--- Records for this exercise Enclosed Below ---
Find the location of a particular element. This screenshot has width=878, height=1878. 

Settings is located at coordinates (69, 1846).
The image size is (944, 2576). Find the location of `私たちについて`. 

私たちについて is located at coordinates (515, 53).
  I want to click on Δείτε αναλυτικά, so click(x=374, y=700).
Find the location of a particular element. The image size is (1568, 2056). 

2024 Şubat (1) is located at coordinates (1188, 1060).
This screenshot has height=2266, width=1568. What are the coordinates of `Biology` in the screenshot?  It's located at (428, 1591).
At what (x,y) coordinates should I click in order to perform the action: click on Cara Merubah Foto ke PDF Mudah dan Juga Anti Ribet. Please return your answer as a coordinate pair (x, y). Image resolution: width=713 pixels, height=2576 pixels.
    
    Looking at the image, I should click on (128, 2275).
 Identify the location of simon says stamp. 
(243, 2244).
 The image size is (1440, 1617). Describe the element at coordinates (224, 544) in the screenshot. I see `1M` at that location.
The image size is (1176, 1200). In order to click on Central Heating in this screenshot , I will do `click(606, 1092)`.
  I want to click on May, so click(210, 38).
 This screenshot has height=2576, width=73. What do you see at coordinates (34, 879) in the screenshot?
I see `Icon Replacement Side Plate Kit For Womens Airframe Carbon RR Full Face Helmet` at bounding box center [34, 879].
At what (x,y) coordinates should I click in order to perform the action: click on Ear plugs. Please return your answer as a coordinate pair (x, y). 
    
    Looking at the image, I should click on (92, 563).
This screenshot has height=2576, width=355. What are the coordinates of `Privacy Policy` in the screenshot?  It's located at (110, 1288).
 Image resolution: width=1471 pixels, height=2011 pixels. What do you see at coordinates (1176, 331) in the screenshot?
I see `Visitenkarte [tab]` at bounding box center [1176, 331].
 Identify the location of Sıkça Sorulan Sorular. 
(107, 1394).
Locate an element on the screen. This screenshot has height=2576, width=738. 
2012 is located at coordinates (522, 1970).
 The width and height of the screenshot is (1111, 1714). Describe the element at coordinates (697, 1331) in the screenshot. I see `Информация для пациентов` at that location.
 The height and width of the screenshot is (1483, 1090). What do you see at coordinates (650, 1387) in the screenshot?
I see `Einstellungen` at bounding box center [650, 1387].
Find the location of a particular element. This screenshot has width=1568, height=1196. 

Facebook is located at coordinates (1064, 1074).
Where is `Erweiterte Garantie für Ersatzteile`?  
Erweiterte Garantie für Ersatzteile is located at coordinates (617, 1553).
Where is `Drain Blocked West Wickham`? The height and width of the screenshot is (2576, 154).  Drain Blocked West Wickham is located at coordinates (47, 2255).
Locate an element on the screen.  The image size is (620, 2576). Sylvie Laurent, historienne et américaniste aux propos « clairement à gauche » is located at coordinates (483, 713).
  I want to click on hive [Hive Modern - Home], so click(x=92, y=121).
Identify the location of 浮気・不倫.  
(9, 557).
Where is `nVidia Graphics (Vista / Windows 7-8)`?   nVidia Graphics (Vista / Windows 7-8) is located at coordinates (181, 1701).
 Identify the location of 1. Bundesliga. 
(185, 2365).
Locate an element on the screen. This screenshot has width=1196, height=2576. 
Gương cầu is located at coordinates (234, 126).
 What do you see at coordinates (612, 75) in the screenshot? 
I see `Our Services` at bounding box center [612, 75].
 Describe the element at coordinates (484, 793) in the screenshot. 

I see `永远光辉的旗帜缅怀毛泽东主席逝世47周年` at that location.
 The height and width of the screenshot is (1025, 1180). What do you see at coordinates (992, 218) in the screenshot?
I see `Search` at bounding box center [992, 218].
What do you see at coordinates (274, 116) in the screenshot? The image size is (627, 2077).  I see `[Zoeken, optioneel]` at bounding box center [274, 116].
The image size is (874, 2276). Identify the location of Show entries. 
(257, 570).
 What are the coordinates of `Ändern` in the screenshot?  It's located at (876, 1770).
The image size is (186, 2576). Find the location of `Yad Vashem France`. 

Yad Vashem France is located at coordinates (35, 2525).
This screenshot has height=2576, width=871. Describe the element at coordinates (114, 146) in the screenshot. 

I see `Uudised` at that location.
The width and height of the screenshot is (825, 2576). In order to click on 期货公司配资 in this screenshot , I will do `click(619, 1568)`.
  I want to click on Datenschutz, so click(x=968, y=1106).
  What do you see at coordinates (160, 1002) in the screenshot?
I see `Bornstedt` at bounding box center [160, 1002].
--- End of Enclosed Records for this exercise ---
## Task instructions
Give the data back exactly as it stands.

## Exercise response
Find the location of a particular element. This screenshot has width=878, height=1878. 

Settings is located at coordinates (69, 1846).
The image size is (944, 2576). Find the location of `私たちについて`. 

私たちについて is located at coordinates (515, 53).
  I want to click on Δείτε αναλυτικά, so click(x=374, y=700).
Find the location of a particular element. The image size is (1568, 2056). 

2024 Şubat (1) is located at coordinates (1188, 1060).
This screenshot has height=2266, width=1568. What are the coordinates of `Biology` in the screenshot?  It's located at (428, 1591).
At what (x,y) coordinates should I click in order to perform the action: click on Cara Merubah Foto ke PDF Mudah dan Juga Anti Ribet. Please return your answer as a coordinate pair (x, y). Image resolution: width=713 pixels, height=2576 pixels.
    
    Looking at the image, I should click on (128, 2275).
 Identify the location of simon says stamp. 
(243, 2244).
 The image size is (1440, 1617). Describe the element at coordinates (224, 544) in the screenshot. I see `1M` at that location.
The image size is (1176, 1200). In order to click on Central Heating in this screenshot , I will do `click(606, 1092)`.
  I want to click on May, so click(210, 38).
 This screenshot has height=2576, width=73. What do you see at coordinates (34, 879) in the screenshot?
I see `Icon Replacement Side Plate Kit For Womens Airframe Carbon RR Full Face Helmet` at bounding box center [34, 879].
At what (x,y) coordinates should I click in order to perform the action: click on Ear plugs. Please return your answer as a coordinate pair (x, y). 
    
    Looking at the image, I should click on (92, 563).
This screenshot has height=2576, width=355. What are the coordinates of `Privacy Policy` in the screenshot?  It's located at (110, 1288).
 Image resolution: width=1471 pixels, height=2011 pixels. What do you see at coordinates (1176, 331) in the screenshot?
I see `Visitenkarte [tab]` at bounding box center [1176, 331].
 Identify the location of Sıkça Sorulan Sorular. 
(107, 1394).
Locate an element on the screen. This screenshot has height=2576, width=738. 
2012 is located at coordinates (522, 1970).
 The width and height of the screenshot is (1111, 1714). Describe the element at coordinates (697, 1331) in the screenshot. I see `Информация для пациентов` at that location.
 The height and width of the screenshot is (1483, 1090). What do you see at coordinates (650, 1387) in the screenshot?
I see `Einstellungen` at bounding box center [650, 1387].
Find the location of a particular element. This screenshot has width=1568, height=1196. 

Facebook is located at coordinates (1064, 1074).
Where is `Erweiterte Garantie für Ersatzteile`?  
Erweiterte Garantie für Ersatzteile is located at coordinates (617, 1553).
Where is `Drain Blocked West Wickham`? The height and width of the screenshot is (2576, 154).  Drain Blocked West Wickham is located at coordinates (47, 2255).
Locate an element on the screen.  The image size is (620, 2576). Sylvie Laurent, historienne et américaniste aux propos « clairement à gauche » is located at coordinates (483, 713).
  I want to click on hive [Hive Modern - Home], so click(x=92, y=121).
Identify the location of 浮気・不倫.  
(9, 557).
Where is `nVidia Graphics (Vista / Windows 7-8)`?   nVidia Graphics (Vista / Windows 7-8) is located at coordinates (181, 1701).
 Identify the location of 1. Bundesliga. 
(185, 2365).
Locate an element on the screen. This screenshot has width=1196, height=2576. 
Gương cầu is located at coordinates (234, 126).
 What do you see at coordinates (612, 75) in the screenshot? 
I see `Our Services` at bounding box center [612, 75].
 Describe the element at coordinates (484, 793) in the screenshot. 

I see `永远光辉的旗帜缅怀毛泽东主席逝世47周年` at that location.
 The height and width of the screenshot is (1025, 1180). What do you see at coordinates (992, 218) in the screenshot?
I see `Search` at bounding box center [992, 218].
What do you see at coordinates (274, 116) in the screenshot? The image size is (627, 2077).  I see `[Zoeken, optioneel]` at bounding box center [274, 116].
The image size is (874, 2276). Identify the location of Show entries. 
(257, 570).
 What are the coordinates of `Ändern` in the screenshot?  It's located at (876, 1770).
The image size is (186, 2576). Find the location of `Yad Vashem France`. 

Yad Vashem France is located at coordinates (35, 2525).
This screenshot has height=2576, width=871. Describe the element at coordinates (114, 146) in the screenshot. 

I see `Uudised` at that location.
The width and height of the screenshot is (825, 2576). In order to click on 期货公司配资 in this screenshot , I will do `click(619, 1568)`.
  I want to click on Datenschutz, so click(x=968, y=1106).
  What do you see at coordinates (160, 1002) in the screenshot?
I see `Bornstedt` at bounding box center [160, 1002].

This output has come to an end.